## ACTIVITY
The whole listing must be printed again without any alteration.

## DATASET EXTRACT
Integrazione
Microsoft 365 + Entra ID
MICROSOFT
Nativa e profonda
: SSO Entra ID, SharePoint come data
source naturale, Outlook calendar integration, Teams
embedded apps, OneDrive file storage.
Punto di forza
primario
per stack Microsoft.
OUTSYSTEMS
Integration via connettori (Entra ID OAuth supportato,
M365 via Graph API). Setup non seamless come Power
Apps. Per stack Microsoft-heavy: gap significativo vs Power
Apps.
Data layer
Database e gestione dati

## EXERCISE SOLUTION
Integrazione
Microsoft 365 + Entra ID
MICROSOFT
Nativa e profonda
: SSO Entra ID, SharePoint come data
source naturale, Outlook calendar integration, Teams
embedded apps, OneDrive file storage.
Punto di forza
primario
per stack Microsoft.
OUTSYSTEMS
Integration via connettori (Entra ID OAuth supportato,
M365 via Graph API). Setup non seamless come Power
Apps. Per stack Microsoft-heavy: gap significativo vs Power
Apps.
Data layer
Database e gestione dati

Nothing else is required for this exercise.